MUARA ENIM, Catatan Jurnalist — Pemerintah Provinsi Sumatera Selatan terus mendorong penataan sistem transportasi batubara agar lebih aman, tertib, dan tidak mengganggu mobilitas masyarakat. Salah satu langkah yang dilakukan yakni mendorong pembangunan infrastruktur yang memisahkan jalur angkutan batubara dari jalan umum.
Upaya tersebut terlihat dalam Groundbreaking Pembangunan Jembatan dan Flyover PT Manambang Muara Enim (MME) yang dihadiri Wakil Gubernur Sumsel H. Cik Ujang, Rabu (26/8/2026).
Cik Ujang mengapresiasi langkah PT MME yang mulai membangun jembatan dan flyover sebagai bagian dari upaya menata lalu lintas angkutan batubara.
Menurutnya, pembangunan infrastruktur tersebut diharapkan mampu memperlancar aktivitas transportasi batubara sekaligus mengurangi potensi gangguan terhadap mobilitas masyarakat yang menggunakan jalan umum.
“Pembangunan jembatan dan flyover yang kita mulai hari ini diharapkan dapat menjadi bagian dari solusi untuk meningkatkan kelancaran transportasi batubara, sekaligus mengurangi potensi konflik antara lalu lintas angkutan batubara dengan mobilitas masyarakat,” ujar Cik Ujang.
Ia menilai pembangunan tersebut juga menjadi bentuk komitmen perusahaan dalam mendukung pemerintah menciptakan aktivitas pertambangan dan transportasi batubara yang lebih tertata.
Selain aspek transportasi, Cik Ujang berharap keberadaan proyek tersebut memberikan manfaat ekonomi bagi masyarakat sekitar. Salah satunya dengan mengoptimalkan keterlibatan tenaga kerja lokal selama proses pembangunan.
Sementara itu, Plt. Bupati Muara Enim Sumarni menyambut baik langkah PT MME yang berupaya memisahkan jalur transportasi batubara dengan jalan umum.
“Kami Pemerintah Kabupaten Muara Enim menyambut baik inisiasi dari PT MME untuk memisahkan jalan umum dengan jalan transportasi batubara,” ungkap Sumarni.
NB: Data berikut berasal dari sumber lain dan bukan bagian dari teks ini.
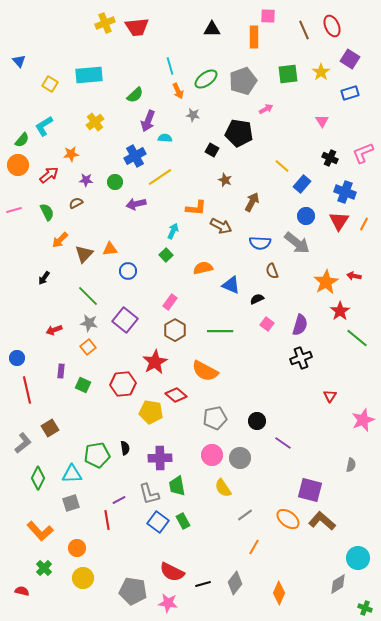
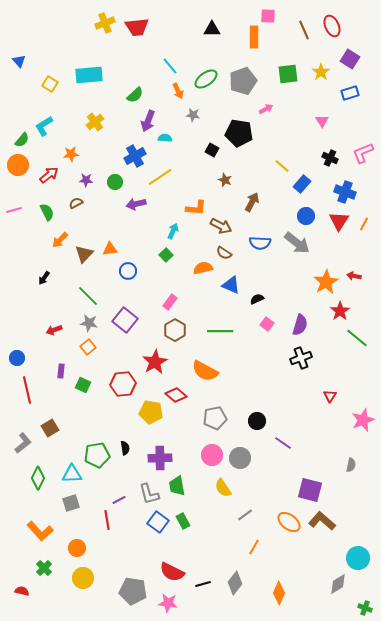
cyan line at (170, 66): rotated 24 degrees counterclockwise
brown semicircle at (272, 271): moved 48 px left, 18 px up; rotated 35 degrees counterclockwise
orange ellipse at (288, 519): moved 1 px right, 3 px down
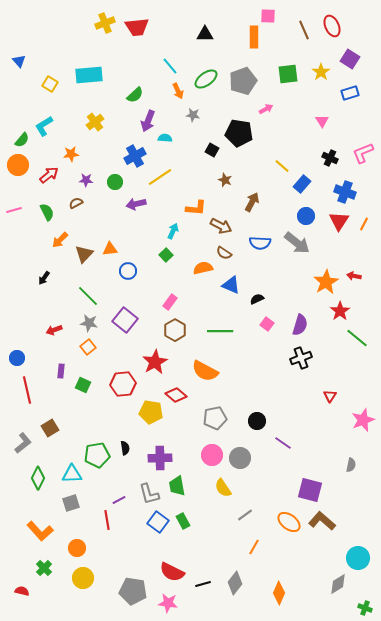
black triangle at (212, 29): moved 7 px left, 5 px down
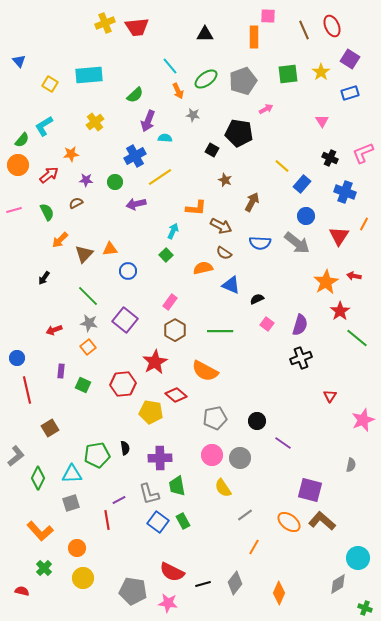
red triangle at (339, 221): moved 15 px down
gray L-shape at (23, 443): moved 7 px left, 13 px down
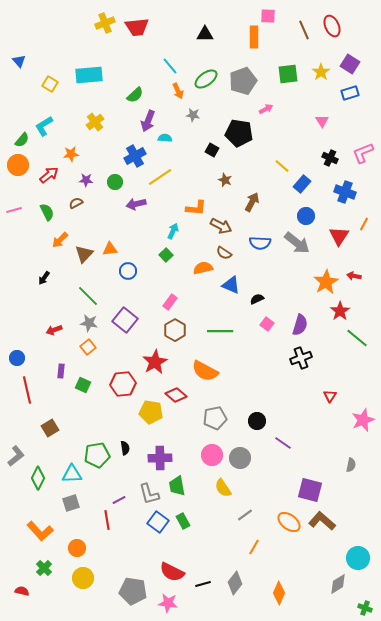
purple square at (350, 59): moved 5 px down
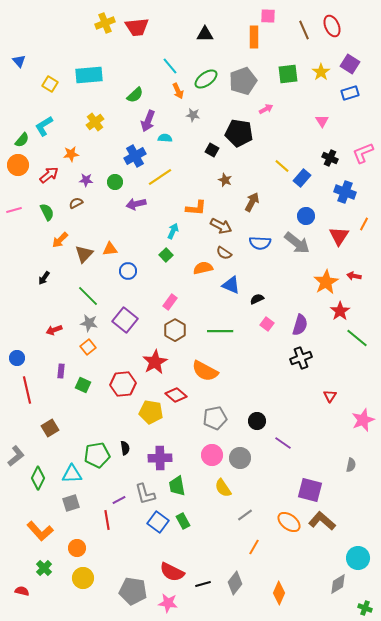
blue rectangle at (302, 184): moved 6 px up
gray L-shape at (149, 494): moved 4 px left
Di kesempatan yang sama, CEO PT Manambang Muara Enim Hariyanto Damanik mengatakan pihaknya mendukung upaya Pemerintah Provinsi Sumsel dalam mewujudkan sistem transportasi batubara yang lebih aman dan terkendali.
Groundbreaking pembangunan jembatan dan flyover ini diharapkan menjadi salah satu langkah konkret dalam mengurangi pertemuan antara angkutan batubara dan kendaraan masyarakat di jalan umum, sekaligus mendukung kelancaran aktivitas ekonomi di Kabupaten Muara Enim.
Turut hadir Asisten I Setda Provinsi Sumsel H. Apriyadi, Kepala Dinas ESDM Sumsel Handriansyah, Kepala Dinas Dukcapil Sumsel Deswan Irsyad, serta sejumlah pejabat dan undangan lainnya.